This climactic scene is drastically different than anything that happens in the book, and there are two items in the scene that sort of take the place of other things that happen much earlier in the book.
Anyway.
The big climactic scene with the big climactic music?
I fucking loved it.
It was surreal, it was shocking, it was mindblowing, it was beautifully done, it was violent but somehow peaceful it was claustrophobically overwhelming it didn’t require or ask for my understanding.

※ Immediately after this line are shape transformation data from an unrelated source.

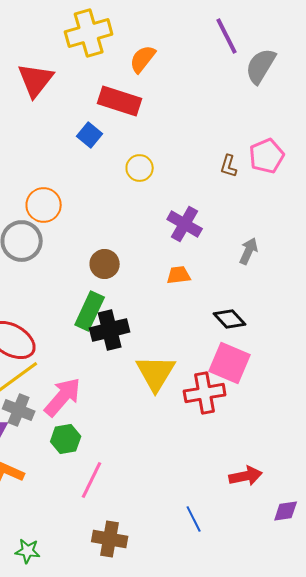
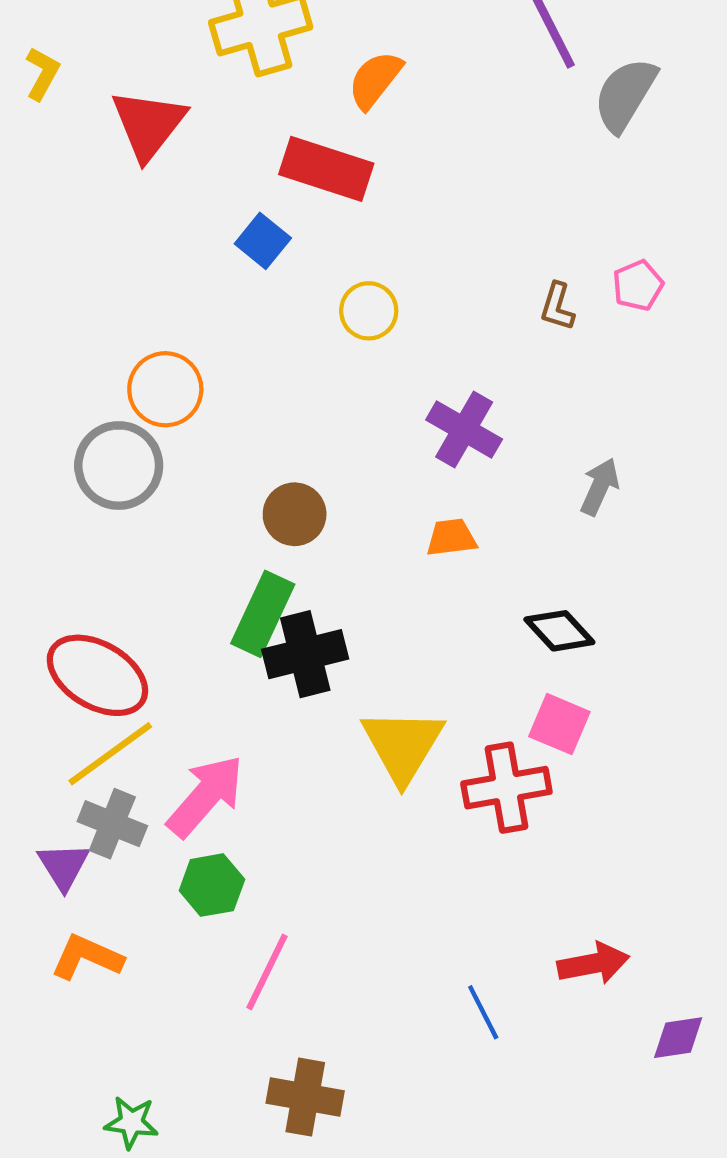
pink pentagon: (267, 156) -> (638, 285), size x0.7
pink square: (230, 363) -> (559, 724), size x0.7
blue line: (194, 519) -> (483, 1012), moved

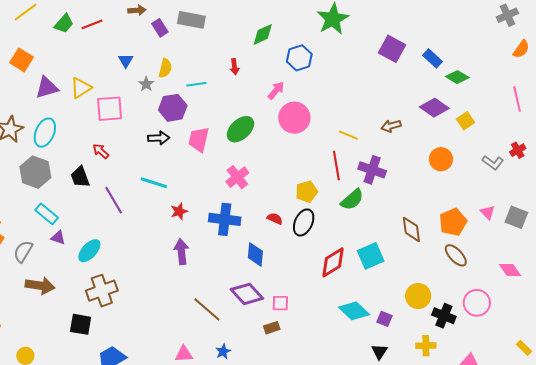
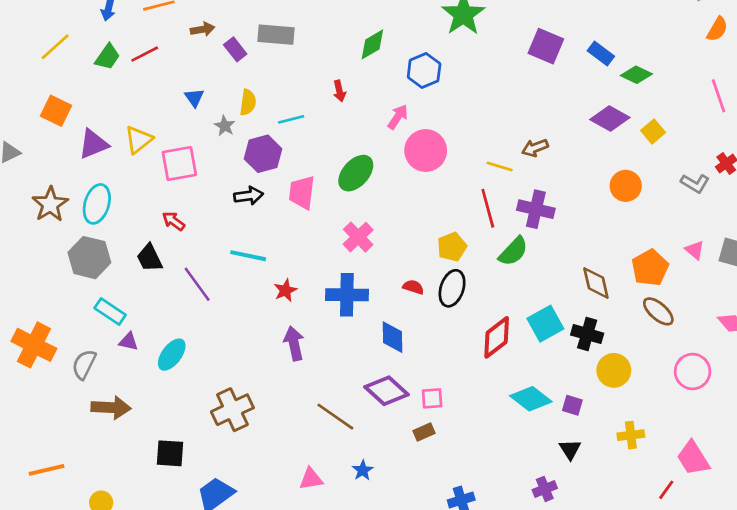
brown arrow: (391, 126) -> (535, 148), moved
brown cross: (102, 291) -> (232, 410), moved
black cross: (444, 316) -> (587, 334), moved

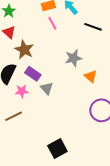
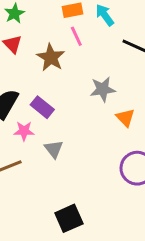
brown star: (24, 50) -> (51, 57), moved
gray triangle: (47, 88) -> (54, 149), moved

ok, but why did I respond so positively to that scene? I can’t get it out of my head, I really had this very strong reaction to it, like there was this weird magnetic pull, like I was staring into a black hole or a supernova. It felt like the first time I saw the Milky Way, that i had to grab onto something because I was afraid i was going to fall off of the Earth and if I did it would be ok because I’d be falling towards that.
I’ve been thinking about it, trying to figure out why that scene worked so well for me.
After thinking about it for a few days, I finally figured it out.
The big climactic scene has hardly any dialog. It’s all non-verbal communication and physical movement, with moments that border on interpretive modern dance. it was all motion and sound, no words to muddy anything. I was drawn to that scene for the same reason I loved the first episodes of Samurai Jack: minimal dialog.
And I guess I often find words needlessly distracting, they box me in, I have to figure out what the inflection and context mean. don’t get me wrong, i love words, i love books, i love reading. But spoken word sometimes doesn’t work for me (or it works too well – I get all distracted by the pitch of the person’s voice and the shape of the syllables). With minimal dialog in that climactic scene, I was finally able to focus on the bigness of what was happening. I could focus on it on my own terms, with my own interpretation.
in my opinion, the lack of dialog was a brilliant choice. Your mileage may vary.
Have you seen Annihilation? did you like it? If you didn’t read the book, and went and saw the movie, did it make any sense to you? Even though it was very different from the book, I feel like the movie was a stack of easter eggs for fans of the book.
no spoilers in the comments, please.